Beginning at the line that mentions "இல் விழையாமை' அதிகா", retype the rest of the records below exactly. Pictures are not part of the copy.

________________________________________

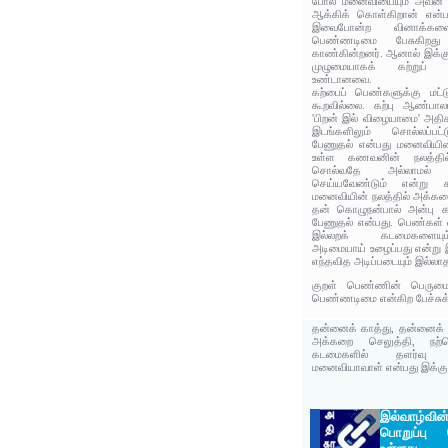
போல் மனைவியையும் அவன் 
ஆக்கிக் கொள்கிறான் என்
இவைபோன்ற வினாக்களை
பெண்ணடிமை பேசுகிறத
காண்கின்றனர். ஆனால் இக்கு
முழுமையாகக் கற்றுப் ப
உண்டானவை.
கற்பைப் பெண்களுக்கு மட்டும
கூறவில்லை. கற்பு ஆண்பாலா
'பிறன் இல் விழையாமை' அதிகா
இடங்களிலும் சொல்லப்பட
பேணுதல் என்பது மனைவியின
உள்ள கணவனின் நலத்தில்
சொல்வதே அல்லாமல்
செய்யவேண்டும் என்று க
மனைவியின் நலத்தில் அக்க
தன் கொழுநன்பால் அன்பு
பேணுதல் என்பது. பெண்கள் விர
இல்லறக் கடமைகளையும்
அடிமையாய் உழைப்பது என்று 
எந்தவித அடிப்படையும் இல்லா
குறள் பெண்ணின் பெருமை 
பெண்ணடிமை என்கிற பேச்சுக்
தன்னைக் காத்து, தன்னைக
அக்கறை செலுத்தி, நற்ப
கடமைகளில் தளர்வு
மனைவியாவாள் என்பது இக்குற
இல்வாழ்வி
பொறுப்பு 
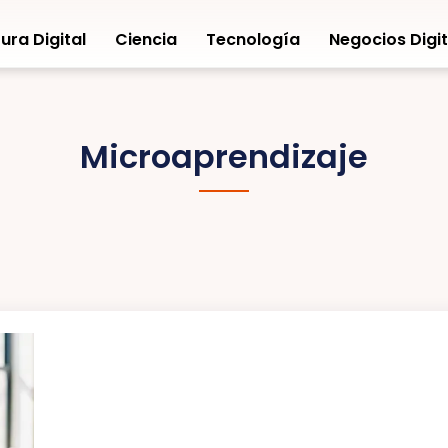
ura Digital
Ciencia
Tecnología
Negocios Digit
Microaprendizaje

________________________________________

*TASK RESULT*
'பிறன் இல் விழையாமை' அதிகா
இடங்களிலும் சொல்லப்பட
பேணுதல் என்பது மனைவியின
உள்ள கணவனின் நலத்தில்
சொல்வதே அல்லாமல்
செய்யவேண்டும் என்று க
மனைவியின் நலத்தில் அக்க
தன் கொழுநன்பால் அன்பு
பேணுதல் என்பது. பெண்கள் விர
இல்லறக் கடமைகளையும்
அடிமையாய் உழைப்பது என்று 
எந்தவித அடிப்படையும் இல்லா
குறள் பெண்ணின் பெருமை 
பெண்ணடிமை என்கிற பேச்சுக்
தன்னைக் காத்து, தன்னைக
அக்கறை செலுத்தி, நற்ப
கடமைகளில் தளர்வு
மனைவியாவாள் என்பது இக்குற
இல்வாழ்வி
பொறுப்பு 
ura Digital
Ciencia
Tecnología
Negocios Digit
Microaprendizaje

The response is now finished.